I`m at the end of my tether with my husband but am not having to put up with half the aggro you are.

In your shoes I think I would have called it a day long ago. I know he is ill. I know he probably can`t help it, but I know how much one person can be expected to cope with, and you are having well more than your share.

Let him be assessed, even if he has to be sectioned.

Please make the decision. Love Sylvia x
 

a_daughter

Registered User
Jan 30, 2007
18
0
South Buckinghamshire
Daisy, I do feel for you. Don't worry about the inlaws. In any case, couldn't they be doing a bit so that you can get away for a day at a time or something?

With regard to assessments/sectioning. Don't be afraid of that. When I told mum's social worker that we couldn't cope any longer, she said "oh, I suppose we could have her sectioned", as if to frighten me. It didn't and when I said "okay then", nothing else was said.

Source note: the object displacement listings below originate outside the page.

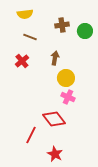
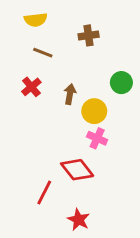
green circle: (85, 31) -> (121, 83), moved
brown arrow: (55, 58) -> (70, 94), moved

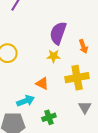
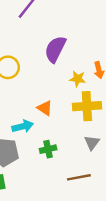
purple semicircle: (58, 33) -> (55, 49), moved
yellow star: (54, 56) -> (78, 79), moved

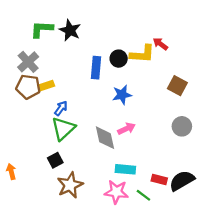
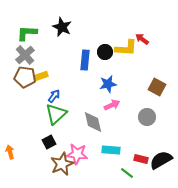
green L-shape: (42, 29) -> (27, 33), moved
brown square: (177, 86) -> (157, 87), moved
gray circle: (182, 126) -> (147, 117), moved
pink arrow: (126, 129) -> (112, 105), moved
pink star: (116, 192) -> (77, 154), moved

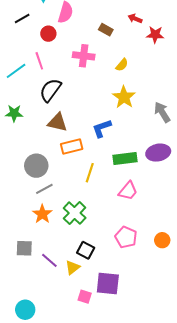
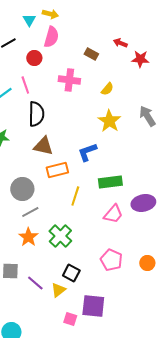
black semicircle: (50, 90) -> (36, 114), turned 145
gray arrow: (162, 112) -> (147, 116), moved
purple ellipse: (158, 153) -> (143, 203), moved

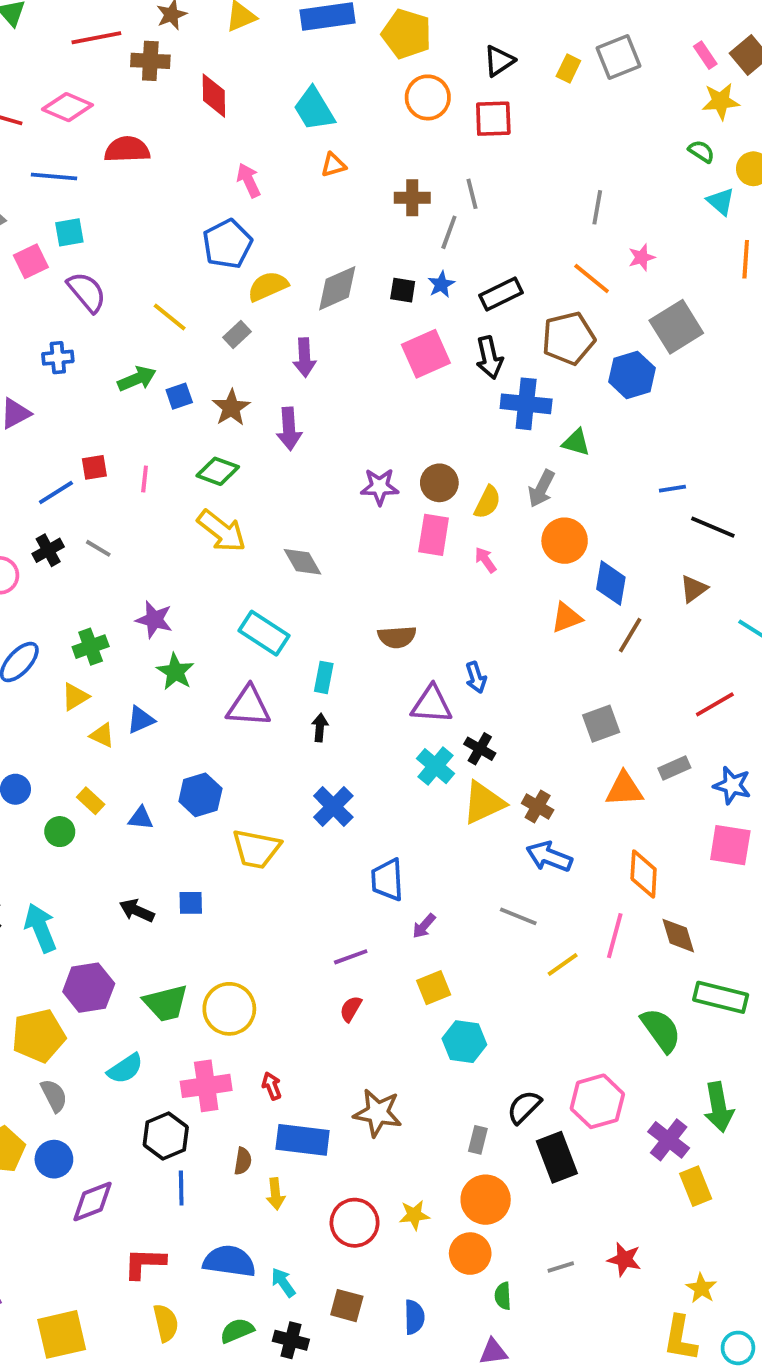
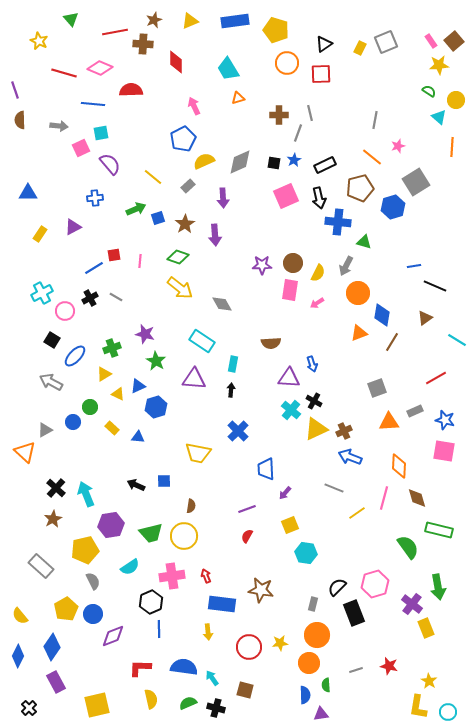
pink arrow: (486, 560) -> (317, 303), turned -88
blue hexagon: (200, 795) -> (156, 407), moved
brown cross: (538, 807) -> (344, 431), turned 35
green circle: (60, 832) -> (90, 407), moved
brown semicircle: (243, 1161) -> (191, 506), moved
blue semicircle: (414, 1317) -> (305, 695), moved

Perhaps you feel there is a stigma to sectioning. There isn't, that's just the way things work so that people get the attention they need.
 

daughter

Registered User
Mar 16, 2005
824
0
Dear Daisy,

You have been coping for a long time now and the situation with your in-laws makes it even harder for you. Your husband's aggression must be taking a huge toll on you - the threats, and trying to anticipate them, trying to avoid doing things to trigger them - it's all to no avail because there is usually no ryhme nor reason to when they happen. If it were just that, the situation would be hard enough, but all the other behaviours too are just impossible to try and continue with it on your own. I am not saying these things to frighten or bully you, but I watched my Mum going through this - Dad was only like it with her too and it took her so long to give in. I so admired her for her loyalty, yet I feared for her safety and health. I do hope you will ask for, and receive some help very soon.

Best wishes,

Hazel.
 

suem

Registered User
Jul 1, 2005
61
0
Worcestershire
I have a similar sernario...not with aggression but with hallucinations that are centred around me. Although my husband see's people in the house, he persecutes and stares at me as I am fraternising with some man he believes that I am sitting with on the settee. He follows me around asking why I'm touching this man etc. It has made my life an utter misery, no matter how much you try to ignore it. The trouble is as this is all centred around me, most other people do not see the problem as he presents well in most situations.
He is on emergency respite at the moment with the view to full time care as I'm at the end of my tether. A decision that I have found hard to make. Made harder by my stepsons who think I should look after him come what may. Inspite of the fact that they have done little to help in the last 14 years.
I thought the respite would help but if anything I'm more stressed. I do find it odd without him in the house, hardly been apart for 25 years. He keeps phoning me which has made it harder.
As full time care seemed inevitable I have made the decision to return to work as I am unable to support myself when he go's into care. This also was a hard decision having been at home over 4 years and being over 50 jobs are not that easy to get. But I have managed to get the job I wanted, however as he is on respite I'm waiting for SS to turn this into an assessment as at the moment he is due to come out 2 days before I start work...so I'm seriously stressed wondering what is going to happen as there is no way I can have him at home.
Unfortunately my excellent social worker has been off sick and I'm hoping she is back tomorrow as the others seem unable to deal with the case and keep saying don't worry...but I am..I have just over a week before I start work and no one seems to be listening to me at the moment.
I feel this nightmare will never end.
 

Skye

Registered User
Aug 29, 2006
17,000
0
SW Scotland
Hello Daisy

Lots of good advice, and I haven't anything to add. Just want to add my plea to look after yourself. Never mind the in-laws, you've done all you can, and you deserve a break.